Incorrect Focus is incorrect.
New and potentially up-and-coming projects love to try and generate hype with token burns. Why? Well, it's basically to trick the community into thinking number is gonna go up in order to use them as exit liquidity. It becomes a self-fulfilling prophecy where the token burn creates a pump/dump just due to the shift in market sentiment rather than having actually created any real value.
No value created.
Imagine printing a token out of thin air in a premine and then acting like burning a small fraction of the premine is bullish. This is the ultimate expression of a toxic introverted token burn. That "money" that was created from the inside was never going to extract any real value. These premines are big enough to crash the token to zero a hundred times over. This is the simple nature of liquidity and spot price as they relate to near infinite stacks of counterfeit tokens sitting on the sidelines. It's insulting on multiple levels.
Such disruption much innovation
The ultimate problem with crypto is that it's not innovative. How do we know it's not innovative? Because the greedy people marketing it are telling us it's innovative and solves a problem. They don't care about making something amazing; they care about getting rich. This is true at least 90% of the time. Let's be honest it's higher than 90% but I'm being nice and conservative.
Even in the case of the product being actually valid and having a sustainable use-case, there are still a million ways for the thing to fail. The smartest dev can still be terrible with money. Those are completely different skills. You give them $20M to build the thing and they go out the next day and buy a lambo with the money. We see this play out over and over again, not just in crypto but any hype cycle like the Dot Com bubble.
Focus on Supply vs Demand
The ultimate problem here is that creating actual demand for a thing is very hard while reducing supply (or faking it) is much easier. To increase demand for something means it has an actual use-case and an actual reason for more users from the outside to join the new community. This is very difficult to achieve, so most of the ideas people come up with revolve around lowering the supply or creating a deflationary system with the expectation that this is how economies operate. And yet thousands of years of economic history tell us that deflation is the worst thing an economy could possibly experience. It's a tricky thing to navigate especially with Bitcoin going up in value exponentially for over a decade. That's how broken the current system is. BTC can move up exponentially even though the way that it works is very far from ideal.
Supply and demand are linked
When people pitch ideas to lower supply: they very rarely consider that they are also lowering demand. Emissions exist to incentivize the current infrastructure. If we take incentives away then the infrastructure goes away. Inflation is an investment, and if that investment is a good investment then it more than pays for itself. Just because removing it creates less tokens doesn't imply that the network will gain value. It can just as easily backfire into oblivion and cascade outwardly into a rippling effect of no-confidence from the current userbase. Everything is connected.
Conversely, printing more money will increase the spot value of the token if that investment is sound. This is a simple truth that I don't see anyone in crypto talking about. All I hear is the same repetitive brainwashing that tells us that 21M is the ultimate system and any token with an uncapped supply is doomed to bleed out to zero. That's not how it works but that's where current consensus stands across the board. They are wrong, and they double and triple down on being wrong every time Bitcoin breaks a new all time high. After all: they can afford to be wrong when they get paid to be wrong. It won't last forever.
Extroverted token burns
The best possible outcome for token burns is to get attention from outside the network. Meaning if we want to burn Hive we don't want diehard Hive users to be destroying those tokens. What we actually want is people holding BTC or USDT to notice us within the attention economy, trade their BTC/USDT for Hive on the open market, push up the price, and then burn the Hive so it never gets dumped on the market again. This is the way.
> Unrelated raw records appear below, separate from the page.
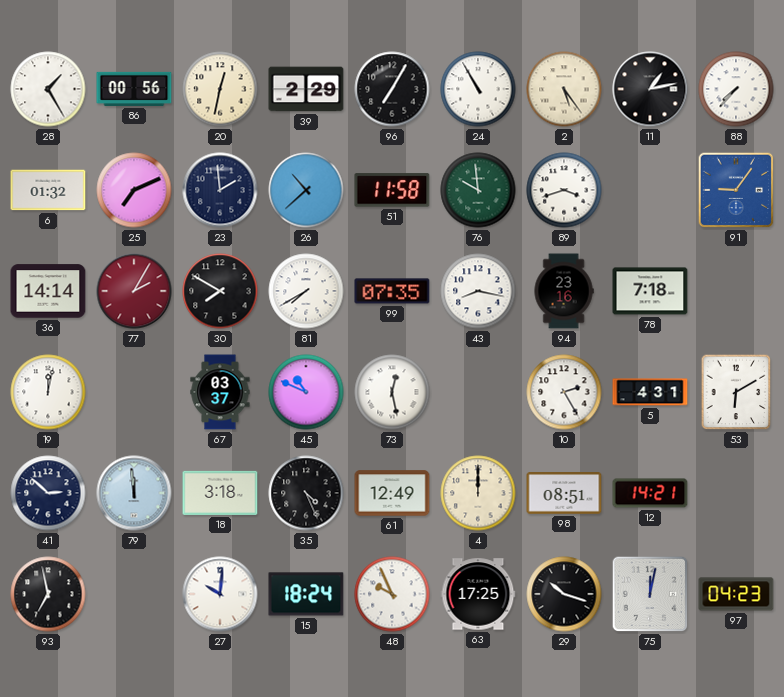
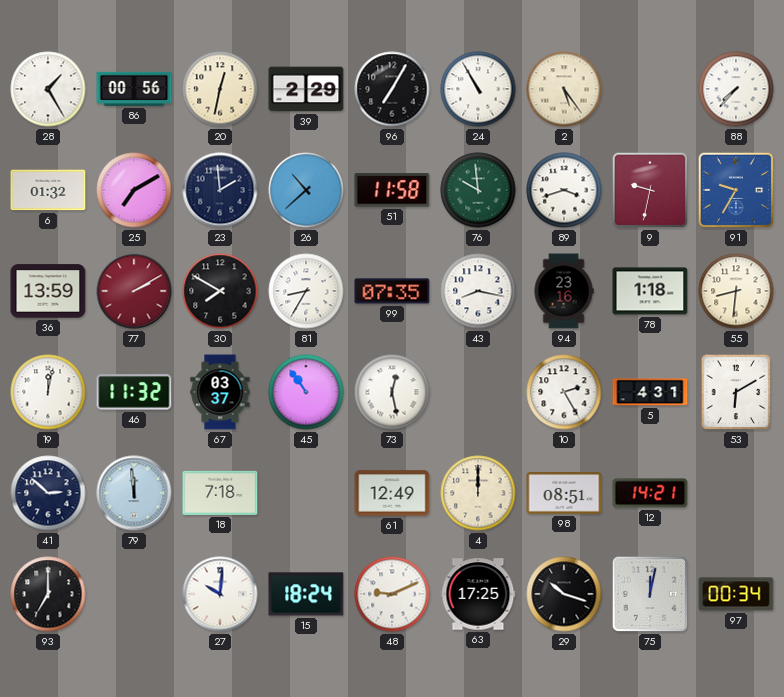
11: 1:13 -> none
25: 7:11 -> 7:10
9: none -> 9:32
91: 9:06 -> 9:35
36: 14:14 -> 13:59
77: 2:05 -> 2:10
81: 7:40 -> 8:35
78: 7:18 -> 1:18
55: none -> 8:31
46: none -> 11:32
45: 10:49 -> 10:54
18: 3:18 -> 7:18
35: 4:26 -> none
93: 6:58 -> 7:00
48: 9:56 -> 9:11
97: 04:23 -> 00:34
I say these things because the other day I was thinking about the tokenomics for my own system and realize that getting people on Hive to burn their assets is not good. If I leverage my reputation on Hive and get people who trust me to take their Hive and burn it... that means all the people on Hive who trust me the most are going to lose governance power and bandwidth on the main chain. All this would happen without Hive price even going up. That's a terrible terrible outcome. Just sayin.
Conclusion
The only way for number to go up is to get attention from the outside or to build real value from the inside. Both of these avenues are difficult paths to walk down. Nobody said solving problems was easy. If it was someone would have solved it already.
Everything is connected, including extroverted and introverted liquidity. Reducing outflows with introversion will push the price up even if inflows stay exactly the same. It's not the ideal scenario as this isn't real growth, but it would make number go up.
However, what we really need to avoid is thinking that burning tokens that were never going to be dumped is bullish. If tokens were never going to be dumped, burning them does nothing. It's complete vapor. In fact, it's potentially toxic if the users are destroying their own governance power on the main chain and centralizing the distribution. The goal should always be to decentralize distribution, and token burns are very rarely ever going to achieve that in any meaningful way unless they are set up in a very clever way.